• Your objective: State only how many lines below include the word "left".
═════ Records for this exercise ═════
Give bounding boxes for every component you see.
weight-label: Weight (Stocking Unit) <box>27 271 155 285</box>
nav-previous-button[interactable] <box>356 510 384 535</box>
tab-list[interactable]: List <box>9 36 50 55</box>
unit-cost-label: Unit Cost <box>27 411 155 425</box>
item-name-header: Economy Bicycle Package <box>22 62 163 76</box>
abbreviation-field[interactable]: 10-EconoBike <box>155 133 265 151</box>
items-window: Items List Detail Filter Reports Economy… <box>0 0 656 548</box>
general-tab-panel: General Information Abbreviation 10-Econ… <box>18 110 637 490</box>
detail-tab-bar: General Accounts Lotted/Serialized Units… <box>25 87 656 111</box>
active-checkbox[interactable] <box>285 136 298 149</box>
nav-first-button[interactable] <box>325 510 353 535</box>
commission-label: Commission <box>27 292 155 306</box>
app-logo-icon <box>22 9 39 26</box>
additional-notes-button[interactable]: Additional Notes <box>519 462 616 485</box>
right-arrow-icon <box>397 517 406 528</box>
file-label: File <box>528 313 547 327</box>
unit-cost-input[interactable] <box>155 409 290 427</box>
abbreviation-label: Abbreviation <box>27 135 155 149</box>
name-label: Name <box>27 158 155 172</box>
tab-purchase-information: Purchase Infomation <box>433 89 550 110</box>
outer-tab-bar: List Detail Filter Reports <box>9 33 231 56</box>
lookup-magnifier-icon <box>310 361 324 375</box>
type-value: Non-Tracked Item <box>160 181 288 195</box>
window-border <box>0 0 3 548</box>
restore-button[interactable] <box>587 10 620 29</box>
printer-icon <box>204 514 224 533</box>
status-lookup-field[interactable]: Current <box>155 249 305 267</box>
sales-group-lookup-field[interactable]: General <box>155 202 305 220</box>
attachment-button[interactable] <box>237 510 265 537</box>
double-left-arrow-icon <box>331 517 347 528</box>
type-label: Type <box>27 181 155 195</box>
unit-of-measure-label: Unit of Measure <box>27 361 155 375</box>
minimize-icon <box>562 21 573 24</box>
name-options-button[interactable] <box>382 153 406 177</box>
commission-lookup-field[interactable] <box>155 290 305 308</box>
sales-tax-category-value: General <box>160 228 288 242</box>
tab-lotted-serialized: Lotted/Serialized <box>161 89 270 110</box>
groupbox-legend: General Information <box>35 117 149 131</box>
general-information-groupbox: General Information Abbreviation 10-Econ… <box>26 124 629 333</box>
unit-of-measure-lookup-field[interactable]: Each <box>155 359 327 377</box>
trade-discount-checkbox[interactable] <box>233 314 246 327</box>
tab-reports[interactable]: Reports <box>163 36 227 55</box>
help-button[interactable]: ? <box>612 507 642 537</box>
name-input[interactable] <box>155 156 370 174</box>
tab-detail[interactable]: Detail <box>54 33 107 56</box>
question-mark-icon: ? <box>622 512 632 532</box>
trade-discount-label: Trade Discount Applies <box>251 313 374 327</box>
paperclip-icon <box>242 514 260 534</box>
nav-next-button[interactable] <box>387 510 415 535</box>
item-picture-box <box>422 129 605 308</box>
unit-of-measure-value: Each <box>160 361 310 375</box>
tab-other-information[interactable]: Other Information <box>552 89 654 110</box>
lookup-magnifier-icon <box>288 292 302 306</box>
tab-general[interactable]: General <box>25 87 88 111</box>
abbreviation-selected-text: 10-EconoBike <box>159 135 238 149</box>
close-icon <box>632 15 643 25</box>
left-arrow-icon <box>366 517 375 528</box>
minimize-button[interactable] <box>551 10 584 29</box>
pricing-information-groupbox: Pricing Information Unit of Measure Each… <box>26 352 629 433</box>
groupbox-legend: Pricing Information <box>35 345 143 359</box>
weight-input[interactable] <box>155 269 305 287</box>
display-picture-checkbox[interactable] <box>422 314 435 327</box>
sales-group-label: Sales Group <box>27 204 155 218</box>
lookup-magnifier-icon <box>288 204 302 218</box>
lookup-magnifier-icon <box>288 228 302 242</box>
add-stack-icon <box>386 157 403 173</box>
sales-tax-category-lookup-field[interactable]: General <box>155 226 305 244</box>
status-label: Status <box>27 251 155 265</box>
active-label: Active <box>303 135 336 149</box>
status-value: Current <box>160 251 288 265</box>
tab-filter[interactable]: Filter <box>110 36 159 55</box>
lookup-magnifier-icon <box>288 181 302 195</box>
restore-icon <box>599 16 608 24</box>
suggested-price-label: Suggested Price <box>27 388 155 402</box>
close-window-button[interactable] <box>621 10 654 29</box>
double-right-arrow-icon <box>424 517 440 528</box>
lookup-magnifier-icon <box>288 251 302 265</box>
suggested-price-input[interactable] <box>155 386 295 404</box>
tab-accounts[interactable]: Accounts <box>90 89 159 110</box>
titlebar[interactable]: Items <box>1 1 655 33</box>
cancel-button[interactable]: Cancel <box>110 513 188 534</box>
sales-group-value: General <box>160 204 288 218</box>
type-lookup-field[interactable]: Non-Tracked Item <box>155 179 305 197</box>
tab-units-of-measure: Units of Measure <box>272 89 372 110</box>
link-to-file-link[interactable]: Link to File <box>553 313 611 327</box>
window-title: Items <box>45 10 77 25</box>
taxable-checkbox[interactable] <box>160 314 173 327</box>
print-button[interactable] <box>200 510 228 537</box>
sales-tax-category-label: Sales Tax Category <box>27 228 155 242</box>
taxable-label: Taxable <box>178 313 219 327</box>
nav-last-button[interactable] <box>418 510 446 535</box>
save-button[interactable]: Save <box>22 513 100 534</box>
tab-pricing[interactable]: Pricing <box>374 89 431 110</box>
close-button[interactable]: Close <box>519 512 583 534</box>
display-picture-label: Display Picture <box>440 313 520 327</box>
═════
• Response to the exercise: 2